В Берлине царило затишье. Налаживалась мирная жизнь. Работали коммунальные службы, тянули электричество, подключали к водопроводу и канализации жилые кварталы. Военнопленные расчищали завалы. Тяжелые самосвалы день и ночь вывозили из города мусор.
Под завалами обнаруживались разложившиеся тела. Их доставлял к местам захоронения специальный транспорт. Места таких находок военные медики обрабатывали хлоркой.
Работали хлебопекарни, открывались магазины. Но очереди к советским полевым кухням короче не становились. В городе был страшный дефицит продуктов. Берлинцы привыкали к присутствию иностранных войск. Великий рейх канул в Лету, теперь Германия полностью зависела от помощи извне.
Страны-победительницы готовились к созданию единой межсоюзнической комендатуры.
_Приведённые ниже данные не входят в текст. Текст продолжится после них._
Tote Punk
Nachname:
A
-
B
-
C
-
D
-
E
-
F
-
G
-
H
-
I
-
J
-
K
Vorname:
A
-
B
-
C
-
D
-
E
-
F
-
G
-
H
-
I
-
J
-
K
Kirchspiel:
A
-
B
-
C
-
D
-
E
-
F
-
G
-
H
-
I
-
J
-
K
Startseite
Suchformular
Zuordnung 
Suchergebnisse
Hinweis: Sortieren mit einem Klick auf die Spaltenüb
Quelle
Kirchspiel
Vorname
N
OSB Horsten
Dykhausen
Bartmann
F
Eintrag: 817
Этот процесс двигался ни шатко ни валко, через многочисленные препятствия.
Медицинские заведения приступили к полноценной работе. Лекарства и оборудование поступали в больницы, пусть и не в полном объеме.
В госпитале на Ладерштрассе было тихо и спокойно. Тут проходили лечение советские военнослужащие и чиновники магистрата. В эпоху тысячелетнего рейха здесь лечились представители командного состава. Палаты были просторные, хорошо проветривались.
Олежки Романовского на месте не оказалось. Очевидно, он был на процедурах. Офицеры ждали в коридоре, грызли сморщенные яблоки, добытые специально для больного.
Появилась медсестра, молодая, хорошенькая, с темными волнистыми волосами.
Она очень удивилась отсутствию пациента и с беспокойством сказала:
– Не думаю, что у товарища Романовского сегодня процедуры. Ему позавчера сделали сложную операцию. Больному предписан полный покой, иначе разойдутся швы и все может закончиться плачевно. Он должен лежать в кровати и пользоваться уткой. – Медсестра мазнула заинтересованным взглядом подтянутого майора, но тут же решила, что это неуместно, и сделала серьезное лицо.
Она действительно была неплоха собой.
– Может, покурить вышел? – предположил Грамарь.
– Вы что такое говорите? – Медсестра чуть не задохнулась от возмущения. – Вы в своем уме? Курение убьет его наповал!
– Ну, все, прощай, Олежка, – со вздохом пробормотал Нагорный.
Романовский появился через пару минут после того, как милая девушка сбегала к дежурной медсестре и уже готова была поднимать тревогу. Одетый в больничную пижаму, он брел по коридору, держался за стенку. Каждый шаг давался ему с боем. Паренек был смертельно бледный, но довольный. Обнаружив целую компанию у своей палаты, он сделался похожим на вора, пойманного на месте преступления.
– Больной называется, – заявил Грамарь.
Медсестра схватила пациента за руку, принялась укладывать на койку. Он вяло оправдывался. Дескать, ничего страшного, все уже позади, я стремительно иду на поправку.
– Какая поправка, Олег Андреевич! – в сердцах воскликнула медсестра. – Вы не можете ходить, это преступление против здравого смысла и элементарных медицинских норм! Хорошо, я не буду докладывать врачу, – смилостивилась девушка, бросив еще один туманный взгляд на майора. – Но если история повторится, то к вам будут приняты самые строгие меры! – Сестричка замолчала, задрала нос и вышла.
– А почему она так смотрела на вас, товарищ майор? – простонал Романовский.
– Не знаю. Спутала с кем-то. Дело не во мне, боец. – Градов выгрузил на тумбочку авоську с оставшимися яблоками. – Ты действительно ведешь себя безрассудно. Признайся, к Шарлотте ходил?
– Ходил, – ответил Олежка и вздохнул. – Я же должен был выяснить, в каком она состоянии.